### [ACTION ITEM]
In the records, find each line where "breadcrumb" occurs, and copy it.

### [EXCERPTED DATA]
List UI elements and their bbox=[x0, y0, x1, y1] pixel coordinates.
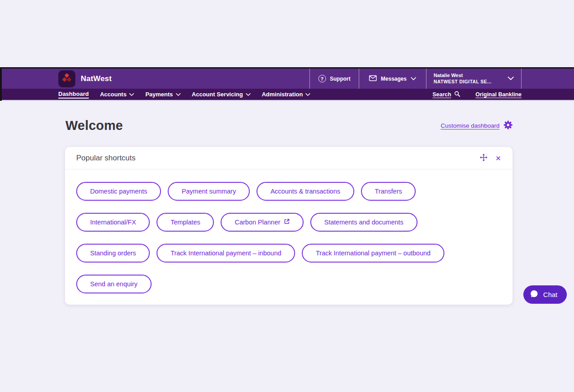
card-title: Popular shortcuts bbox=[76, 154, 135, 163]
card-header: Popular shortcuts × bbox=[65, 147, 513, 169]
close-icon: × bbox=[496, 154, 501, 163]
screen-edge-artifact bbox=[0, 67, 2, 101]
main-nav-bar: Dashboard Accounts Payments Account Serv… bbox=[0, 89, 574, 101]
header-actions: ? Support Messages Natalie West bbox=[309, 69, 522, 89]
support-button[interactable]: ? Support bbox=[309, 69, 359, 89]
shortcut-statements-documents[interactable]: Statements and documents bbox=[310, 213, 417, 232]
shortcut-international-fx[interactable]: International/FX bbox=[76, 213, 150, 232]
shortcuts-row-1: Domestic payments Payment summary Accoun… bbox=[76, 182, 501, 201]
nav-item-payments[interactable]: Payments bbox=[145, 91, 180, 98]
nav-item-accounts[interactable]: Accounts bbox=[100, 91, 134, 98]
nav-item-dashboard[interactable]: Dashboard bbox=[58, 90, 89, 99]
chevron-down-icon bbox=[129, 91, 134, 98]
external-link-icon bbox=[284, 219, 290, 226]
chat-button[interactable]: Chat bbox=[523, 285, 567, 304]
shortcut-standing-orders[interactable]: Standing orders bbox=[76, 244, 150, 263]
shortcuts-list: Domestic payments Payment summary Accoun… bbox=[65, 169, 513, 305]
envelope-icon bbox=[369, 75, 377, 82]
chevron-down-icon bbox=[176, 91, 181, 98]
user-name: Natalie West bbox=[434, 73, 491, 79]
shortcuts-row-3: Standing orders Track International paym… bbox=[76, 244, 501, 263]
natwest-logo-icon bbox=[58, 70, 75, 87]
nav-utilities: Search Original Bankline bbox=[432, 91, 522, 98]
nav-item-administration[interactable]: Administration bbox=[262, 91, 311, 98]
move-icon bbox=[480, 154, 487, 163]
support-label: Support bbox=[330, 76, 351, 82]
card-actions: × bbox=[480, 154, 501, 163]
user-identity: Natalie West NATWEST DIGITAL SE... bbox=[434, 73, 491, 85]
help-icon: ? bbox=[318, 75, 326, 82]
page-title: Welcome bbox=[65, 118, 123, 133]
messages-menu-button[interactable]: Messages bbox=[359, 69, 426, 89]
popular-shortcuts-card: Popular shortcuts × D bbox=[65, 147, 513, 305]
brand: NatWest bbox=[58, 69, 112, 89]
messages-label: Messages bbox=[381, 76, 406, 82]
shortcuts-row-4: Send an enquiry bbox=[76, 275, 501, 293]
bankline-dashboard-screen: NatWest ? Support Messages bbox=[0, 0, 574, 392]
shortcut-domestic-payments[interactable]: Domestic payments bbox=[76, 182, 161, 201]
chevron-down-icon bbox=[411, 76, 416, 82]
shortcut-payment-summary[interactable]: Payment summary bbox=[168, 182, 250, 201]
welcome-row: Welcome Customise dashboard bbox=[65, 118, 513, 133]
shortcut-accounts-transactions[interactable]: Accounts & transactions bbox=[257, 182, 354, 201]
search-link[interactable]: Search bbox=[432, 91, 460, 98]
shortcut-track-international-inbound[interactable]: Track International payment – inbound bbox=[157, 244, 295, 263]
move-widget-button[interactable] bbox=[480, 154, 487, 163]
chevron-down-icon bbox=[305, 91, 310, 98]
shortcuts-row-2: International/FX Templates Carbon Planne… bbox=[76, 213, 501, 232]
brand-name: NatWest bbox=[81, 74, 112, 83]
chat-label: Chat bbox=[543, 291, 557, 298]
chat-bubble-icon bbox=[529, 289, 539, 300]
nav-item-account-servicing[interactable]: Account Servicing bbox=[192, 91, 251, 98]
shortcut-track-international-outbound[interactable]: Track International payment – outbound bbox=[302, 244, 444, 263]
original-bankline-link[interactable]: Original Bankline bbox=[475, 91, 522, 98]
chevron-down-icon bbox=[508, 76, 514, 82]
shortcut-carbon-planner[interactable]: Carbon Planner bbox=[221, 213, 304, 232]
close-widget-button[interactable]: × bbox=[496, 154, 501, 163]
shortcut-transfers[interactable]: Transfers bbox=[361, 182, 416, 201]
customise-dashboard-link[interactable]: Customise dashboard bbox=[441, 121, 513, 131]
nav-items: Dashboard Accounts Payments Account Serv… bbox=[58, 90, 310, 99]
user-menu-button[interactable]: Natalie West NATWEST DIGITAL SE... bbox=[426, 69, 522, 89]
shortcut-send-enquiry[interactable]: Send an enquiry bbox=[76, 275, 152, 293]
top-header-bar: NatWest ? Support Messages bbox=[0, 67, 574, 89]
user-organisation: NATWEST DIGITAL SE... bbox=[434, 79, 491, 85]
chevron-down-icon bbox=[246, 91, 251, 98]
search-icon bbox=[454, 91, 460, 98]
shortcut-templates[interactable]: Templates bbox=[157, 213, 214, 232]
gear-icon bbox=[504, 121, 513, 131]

--

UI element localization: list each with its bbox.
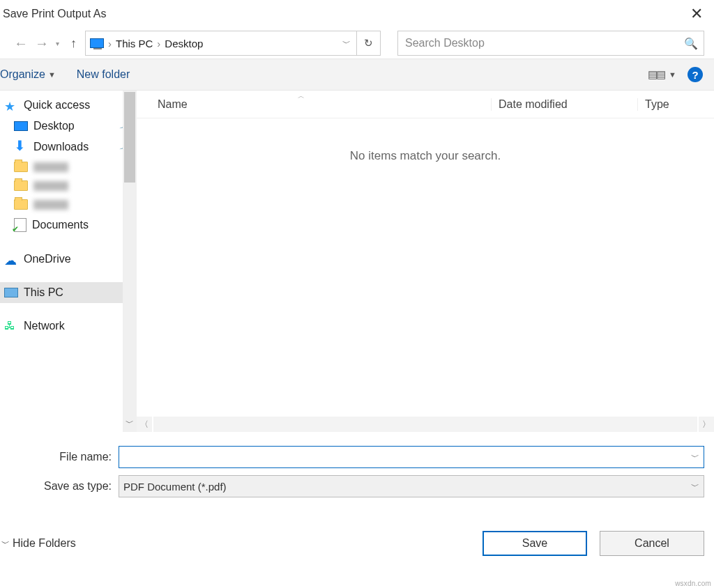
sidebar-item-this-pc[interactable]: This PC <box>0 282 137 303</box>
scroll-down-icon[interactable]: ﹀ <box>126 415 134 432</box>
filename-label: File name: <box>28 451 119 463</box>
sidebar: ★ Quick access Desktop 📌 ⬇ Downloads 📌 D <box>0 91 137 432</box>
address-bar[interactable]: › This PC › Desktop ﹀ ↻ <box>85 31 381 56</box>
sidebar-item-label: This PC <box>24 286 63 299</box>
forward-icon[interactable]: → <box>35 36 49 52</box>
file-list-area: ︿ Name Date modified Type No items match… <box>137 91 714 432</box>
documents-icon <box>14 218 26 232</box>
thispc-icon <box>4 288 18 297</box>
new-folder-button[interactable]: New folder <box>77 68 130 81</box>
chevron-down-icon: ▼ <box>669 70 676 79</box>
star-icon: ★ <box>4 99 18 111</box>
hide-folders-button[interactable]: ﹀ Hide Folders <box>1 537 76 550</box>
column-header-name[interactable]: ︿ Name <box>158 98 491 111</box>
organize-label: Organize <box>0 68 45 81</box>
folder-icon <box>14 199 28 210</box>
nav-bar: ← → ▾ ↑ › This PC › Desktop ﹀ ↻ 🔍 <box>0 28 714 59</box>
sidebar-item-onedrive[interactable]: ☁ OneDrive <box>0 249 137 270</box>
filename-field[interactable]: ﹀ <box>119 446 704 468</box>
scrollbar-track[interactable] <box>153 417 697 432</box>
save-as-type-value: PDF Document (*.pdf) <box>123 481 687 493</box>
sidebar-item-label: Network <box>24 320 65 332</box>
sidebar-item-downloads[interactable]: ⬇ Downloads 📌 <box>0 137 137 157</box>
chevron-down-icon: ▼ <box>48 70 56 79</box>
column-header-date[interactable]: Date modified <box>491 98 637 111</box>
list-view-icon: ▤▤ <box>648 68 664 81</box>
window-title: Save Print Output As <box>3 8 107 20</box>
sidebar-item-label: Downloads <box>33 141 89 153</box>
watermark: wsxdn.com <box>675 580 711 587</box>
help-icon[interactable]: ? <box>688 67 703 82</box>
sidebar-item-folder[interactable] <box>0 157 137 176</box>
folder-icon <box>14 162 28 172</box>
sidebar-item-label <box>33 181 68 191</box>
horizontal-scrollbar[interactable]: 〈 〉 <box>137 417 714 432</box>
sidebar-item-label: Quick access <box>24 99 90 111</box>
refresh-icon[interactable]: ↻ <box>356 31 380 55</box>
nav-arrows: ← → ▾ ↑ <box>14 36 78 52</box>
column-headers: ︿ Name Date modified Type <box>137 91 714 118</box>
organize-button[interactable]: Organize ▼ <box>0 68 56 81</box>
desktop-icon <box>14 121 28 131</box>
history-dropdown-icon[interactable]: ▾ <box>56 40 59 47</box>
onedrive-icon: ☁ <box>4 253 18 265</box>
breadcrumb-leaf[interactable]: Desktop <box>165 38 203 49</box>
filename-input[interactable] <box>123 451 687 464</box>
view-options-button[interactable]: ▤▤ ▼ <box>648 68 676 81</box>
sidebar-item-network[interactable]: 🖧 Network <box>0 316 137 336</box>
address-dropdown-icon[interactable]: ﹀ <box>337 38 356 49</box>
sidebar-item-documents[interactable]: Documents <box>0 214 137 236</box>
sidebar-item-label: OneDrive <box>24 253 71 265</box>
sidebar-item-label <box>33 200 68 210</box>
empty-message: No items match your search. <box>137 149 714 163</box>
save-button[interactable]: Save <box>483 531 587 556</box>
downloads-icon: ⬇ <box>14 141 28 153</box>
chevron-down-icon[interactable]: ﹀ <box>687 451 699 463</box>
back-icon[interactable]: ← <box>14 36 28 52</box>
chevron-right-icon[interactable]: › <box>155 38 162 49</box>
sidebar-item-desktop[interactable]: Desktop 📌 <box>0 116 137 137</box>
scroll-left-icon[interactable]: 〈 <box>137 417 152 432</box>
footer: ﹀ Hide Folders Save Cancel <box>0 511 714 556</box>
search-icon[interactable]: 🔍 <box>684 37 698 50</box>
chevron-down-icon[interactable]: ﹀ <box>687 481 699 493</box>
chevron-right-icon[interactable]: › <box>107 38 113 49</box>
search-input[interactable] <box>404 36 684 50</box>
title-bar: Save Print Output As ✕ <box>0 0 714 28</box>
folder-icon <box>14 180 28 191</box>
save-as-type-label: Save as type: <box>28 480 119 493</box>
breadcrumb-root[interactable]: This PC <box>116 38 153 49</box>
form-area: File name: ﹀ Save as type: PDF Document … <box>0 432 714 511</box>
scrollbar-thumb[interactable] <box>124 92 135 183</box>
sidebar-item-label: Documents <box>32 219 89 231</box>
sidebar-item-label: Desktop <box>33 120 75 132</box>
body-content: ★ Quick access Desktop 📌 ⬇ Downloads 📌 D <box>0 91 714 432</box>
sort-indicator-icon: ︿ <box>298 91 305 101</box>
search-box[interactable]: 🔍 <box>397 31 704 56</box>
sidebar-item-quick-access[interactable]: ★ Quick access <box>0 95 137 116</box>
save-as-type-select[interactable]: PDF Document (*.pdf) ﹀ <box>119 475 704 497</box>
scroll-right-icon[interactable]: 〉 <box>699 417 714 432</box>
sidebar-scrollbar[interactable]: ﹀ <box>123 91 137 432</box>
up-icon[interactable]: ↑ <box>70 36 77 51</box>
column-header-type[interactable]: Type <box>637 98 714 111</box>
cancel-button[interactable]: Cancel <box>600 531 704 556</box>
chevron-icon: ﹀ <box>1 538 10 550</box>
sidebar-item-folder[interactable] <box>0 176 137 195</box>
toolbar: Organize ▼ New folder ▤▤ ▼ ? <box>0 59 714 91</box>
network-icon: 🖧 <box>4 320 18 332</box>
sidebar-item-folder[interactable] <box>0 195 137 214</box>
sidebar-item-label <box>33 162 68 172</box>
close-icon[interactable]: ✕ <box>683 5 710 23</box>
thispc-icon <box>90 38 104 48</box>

### [RESULT OF THIS TASK]
breadcrumb-leaf[interactable]: Desktop <box>165 38 203 49</box>
breadcrumb-root[interactable]: This PC <box>116 38 153 49</box>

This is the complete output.